The dominant research approach used was qualitative and involved informal interviews and document analysis. The purpose of the interview portion of the research was to flesh out descriptors and perceptions of MCD's ADR process with the objective of coming to a greater understanding of current and potential delivery, monitoring, measurement, and communication mechanisms most appropriate for the ADR process. The interviews undertaken in this research also provide the opportunity for MCD staff to deliver feedback on, and offer insights into, the research. The document analysis portion of the research involved a textual analysis of MCD's electronic and print ADR process communications in order to build on the descriptors and perceptions identified in the interviews, providing for a more full understanding of the ADR process and the delivery, monitoring, measuring, and communication strategies best suited to it.
The nested quantitative portion of the research involved the use of secondary, anonymized data garnered from a survey prepared by MCD's Director of Intergovernmental Relations which has been in distribution for a number of years.
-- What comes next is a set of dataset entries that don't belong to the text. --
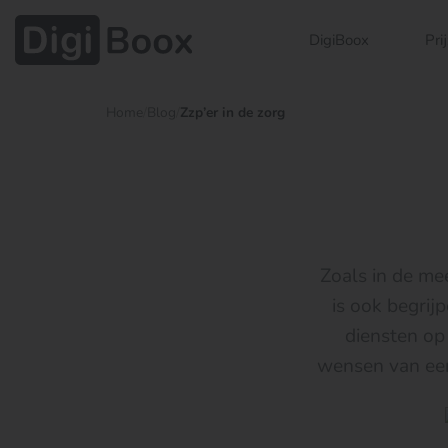
DigiBoox
Pri
Home
/
Blog
/
Zzp’er in de zorg
Zoals in de mee
is ook begrijp
diensten op 
wensen van een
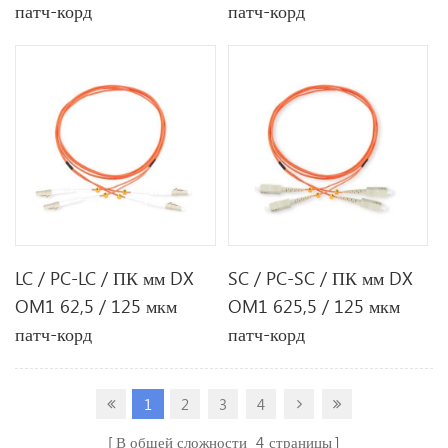
патч-корд
патч-корд
LC / PC-LC / ПК мм DX
SC / PC-SC / ПК мм DX
OM1 62,5 / 125 мкм
OM1 625,5 / 125 мкм
патч-корд
патч-корд
1
2
3
4
В общей сложности
4
страницы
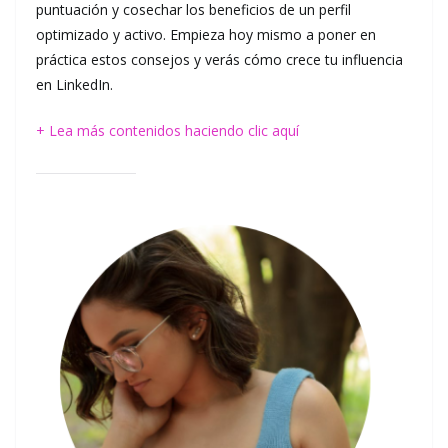
puntuación y cosechar los beneficios de un perfil
optimizado y activo. Empieza hoy mismo a poner en
práctica estos consejos y verás cómo crece tu influencia
en LinkedIn.
+ Lea más contenidos haciendo clic aquí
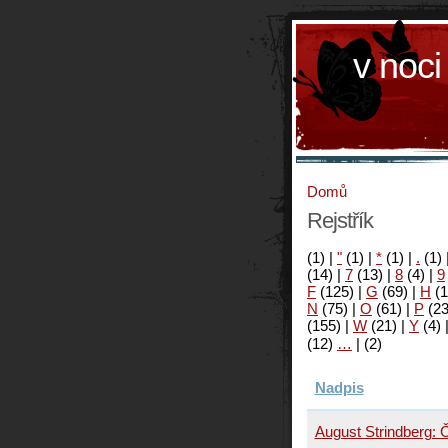
v noci
Domů
Rejstřík
(1)
|
"
(1)
|
*
(1)
|
.
(1)
(14)
|
7
(13)
|
8
(4)
|
9
F
(125)
|
G
(69)
|
H
(1
N
(75)
|
O
(61)
|
P
(2
(155)
|
W
(21)
|
Y
(4)
(12)
…
|
(2)
Nadpis
August Strindberg:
The survey used a Likert scale to measure process indicators. Data from this survey was analyzed to generate information about how participant respondents in the ADR process perceived certain attributes of the ADR services.
Potential implications of this research include: providing applied tools to monitor, measure, and communicate ADR processes, increasing accountability in government administered publicly funded programs, generating ideas around local government ADR processes, improving dispute management in increasingly complex intergovernmental relational contexts, and addressing the literature gap on ADR processes and intergovernmental relations.
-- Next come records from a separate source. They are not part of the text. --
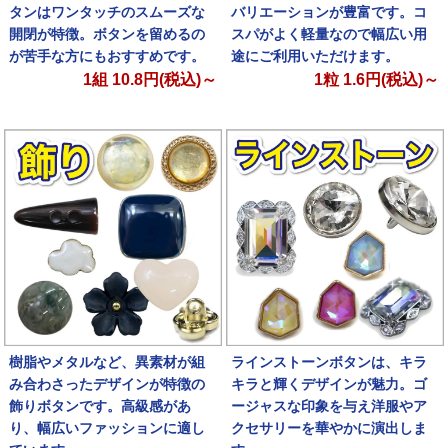
タンはワンタッチのスムーズな
バリエーションが豊富です。コ
開閉が特徴。ボタンを留めるの
スパがよく軽量なので幅広い用
が苦手な方にもおすすめです。
途にご利用いただけます。
1組
10.8
円(税込)～
1粒
1.6
円(税込)～
樹脂やメタルなど、異素材が組
ラインストーンボタンは、キラ
み合わさったデザインが特徴の
キラと輝くデザインが魅力。ゴ
飾りボタンです。高級感があ
ージャスな印象を与え洋服やア
り、幅広いファッションに適し
クセサリーを華やかに演出しま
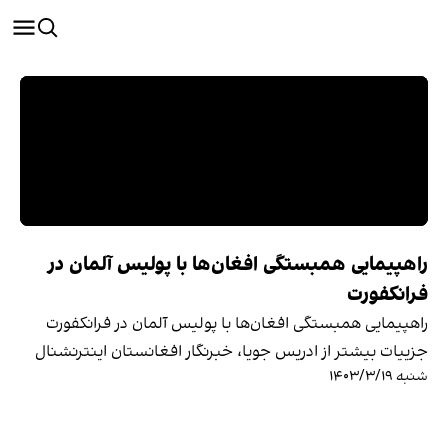
راهپیمایی همبستگی افغان‌ها با پولیس آلمان در
فرانکفورت
راهپیمایی همبستگی افغان‌ها با پولیس آلمان در فرانکفورت
جزییات بیشتر از ادریس جویا، خبرنگار افغانستان اینترنشنال
شنبه ۱۴۰۳/۳/۱۹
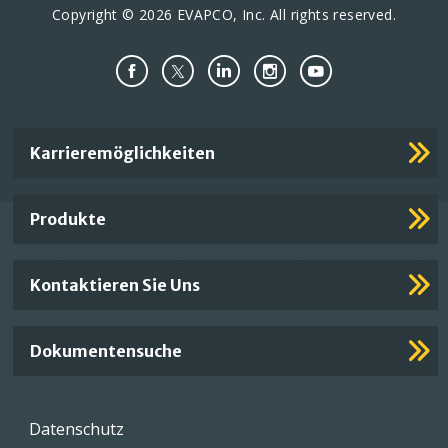
Copyright © 2026 EVAPCO, Inc. All rights reserved.
Important
Karrieremöglichkeiten
Footer
Links
Produkte
Kontaktieren Sie Uns
Dokumentensuche
Footer
Datenschutz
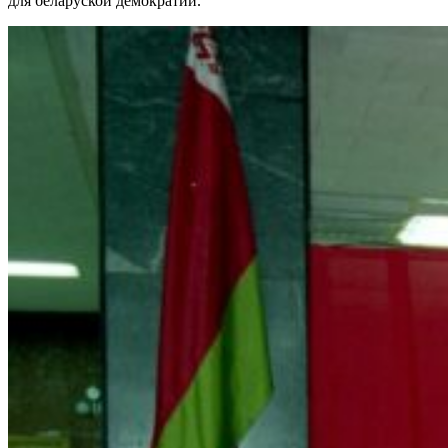
для беларуской демократии.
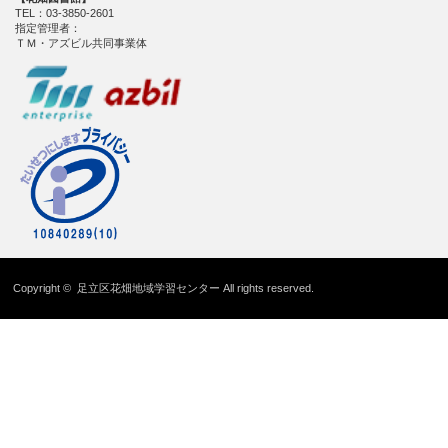
TEL：03-3850-2601
指定管理者：
ＴＭ・アズビル共同事業体
Copyright ©
足立区花畑地域学習センター
All rights reserved.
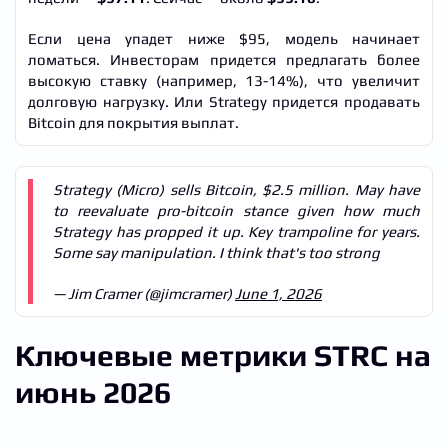
Если цена упадет ниже $95, модель начинает
ломаться. Инвесторам придется предлагать более
высокую ставку (например, 13-14%), что увеличит
долговую нагрузку. Или Strategy придется продавать
Bitcoin для покрытия выплат.
Strategy (Micro) sells Bitcoin, $2.5 million. May have
to reevaluate pro-bitcoin stance given how much
Strategy has propped it up. Key trampoline for years.
Some say manipulation. I think that's too strong
— Jim Cramer (@jimcramer)
June 1, 2026
Ключевые метрики STRC на
июнь 2026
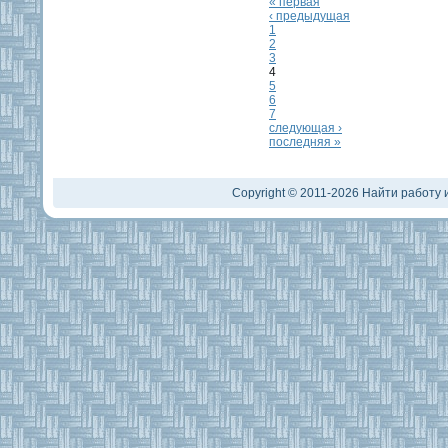
« первая
‹ предыдущая
1
2
3
4
5
6
7
следующая ›
последняя »
Copyright © 2011-2026 Найти работу и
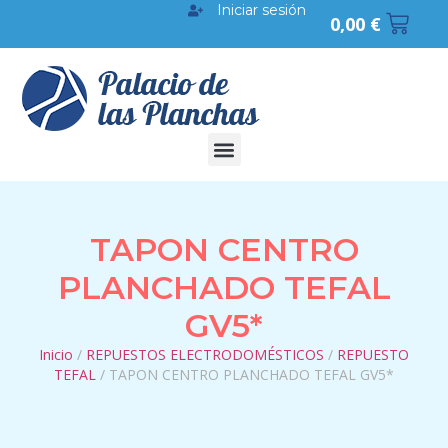
Iniciar sesión
0,00
€
TAPON CENTRO
PLANCHADO TEFAL
GV5*
Inicio
/
REPUESTOS ELECTRODOMÉSTICOS
/
REPUESTO
TEFAL
/ TAPON CENTRO PLANCHADO TEFAL GV5*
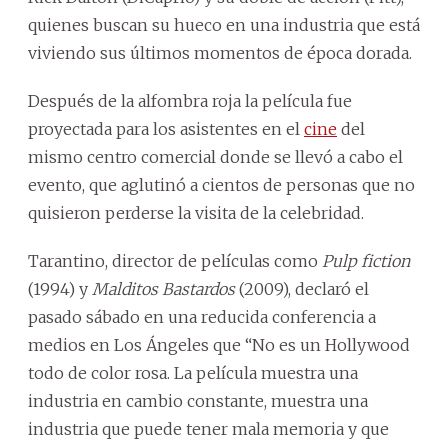
quienes buscan su hueco en una industria que está
viviendo sus últimos momentos de época dorada.
Después de la alfombra roja la película fue
proyectada para los asistentes en el
cine
del
mismo centro comercial donde se llevó a cabo el
evento, que aglutinó a cientos de personas que no
quisieron perderse la visita de la celebridad.
Tarantino, director de películas como
Pulp fiction
(1994) y
Malditos Bastardos
(2009), declaró el
pasado sábado en una reducida conferencia a
medios en Los Ángeles que “No es un Hollywood
todo de color rosa. La película muestra una
industria en cambio constante, muestra una
industria que puede tener mala memoria y que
The general findings of this research included clarification of MCD's ADR process mission, vision, and goals, its communication strategy, and the perspectives of facilitators on both successful and challenging aspects of process delivery. The research findings also identified gaps in process performance monitoring and measurement and discussed the implications of MCD's ADR process survey data results.
This thesis concludes with recommendations to update process mission, vision, and goals. The thesis also suggests further ways to monitor and communicate MCD's ADR process and provides templates for doing so. Finally, this thesis identifies opportunities to strengthen practices in process delivery. In the final chapter, areas for future research are suggested including: (1) ADR program evaluations generally, (2) Provincially administered inter-local government ADR processes, (3) Comparative work on inter-local government ADR in other national jurisdictions, (4) Ways to incorporate diverse methods and cultural approaches to conflicts and disputes into inter-local government ADR processes, (5) Studies into BC local government perspectives on MCD's ADR process, and (6) Ways in which BC First Nations governments could be included in inter-local government ADR processes.